Her god wouldn’t let her.
Kill them, encouraged the Phoenix. They don’t deserve their happiness. They didn’t fight.
She had a sudden vision of the marketplace on fire. She shook her head frantically, trying to tune out the Phoenix’s voice. “No, stop . . .”
Make them burn.
Heat flared up in her palms. Her gut twisted. No—not here, not now. She squeezed her eyes shut.
Turn them to ash.
Her heartbeat began to quicken; her vision narrowed to a pinprick and expanded again. She felt feverish. The crowd suddenly seemed full of enemies. In one instant everyone was a blue-uniformed Federation soldier, bearing weapons; and in another they were civilians once again. She took a deep, choking breath, trying to force air into her lungs, eyes squeezed shut while she willed the red haze to go away once more.
This time it wouldn’t.
The laughter, the music, the smiling faces standing around her all made her want to scream.
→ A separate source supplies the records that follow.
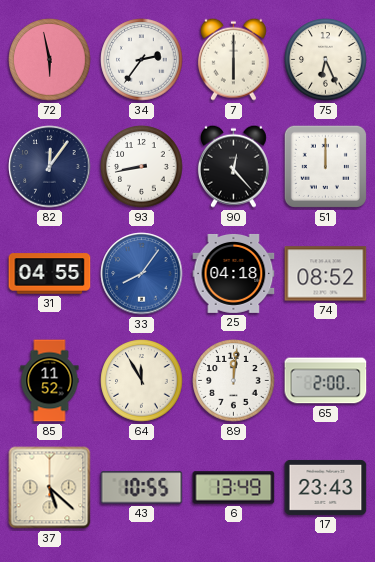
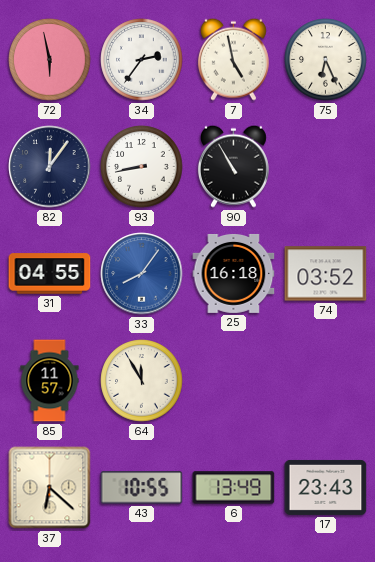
7: 6:00 -> 4:58
90: 12:23 -> 10:55
51: 12:00 -> none
25: 04:18 -> 16:18
74: 08:52 -> 03:52
85: 11:52 -> 11:57
89: 12:01 -> none
65: 2:00 -> none
37: 5:22 -> 6:22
How dare they live when Altan was dead? It seemed horrifically unfair that life could keep on going and these people could be celebrating a war that they hadn’t won for themselves when they hadn’t suffered for it . . .
The heat in her hands intensified.
Unegen seized her by the shoulder. “I thought you had your shit under control.”
She jumped and spun around. “I do!” she hissed. Too loud. The people around her backed away from her.
Unegen pulled her toward the edge of the crowd, into the safety of the shadows under Adlaga’s ruins. “You’re drawing attention.”
“I’m fine, Unegen, just let go—”
He didn’t. “You need to calm down.”
“I know—”
“No. I mean right now.” He nodded over her shoulder. “She’s here.”
Rin turned.
And there sat the Empress, borne like a bride on a palanquin of red silk.
Chapter 2
The last time Rin had encountered the Empress Su Daji, she had been burning with fever, too delirious to see anything but Daji’s face—lovely, hypnotic, with skin like porcelain and eyes like moth’s wings.
The Empress was just as arresting as ever. Everyone Rin knew had emerged from the Mugenese invasion looking a decade older, jaded and scarred, but the Empress was as pale, ageless, and unmarked as ever, as if she existed on some transcendent plane untouchable by mortals.
Rin’s breath quickened.
Daji wasn’t supposed to be here.
It wasn’t supposed to happen like this.
Images of Daji’s body flashed through her mind. Head cracked against white marble. Pale neck sliced open. Body charred to nothing—but she wouldn’t have burned immediately. Rin wanted to do it slowly, wanted to relish it.
A slow cheer went up through the crowd.
The Empress leaned out through the curtains and raised a hand so white it nearly glimmered in the sunlight. She smiled.
“We are victorious,” she called out. “We have survived.”
Anger flared inside Rin, so thick she almost choked on it. She felt like her body was covered with ant bites that she couldn’t scratch at—a kind of frustration bubbling inside her, just begging her to let it explode.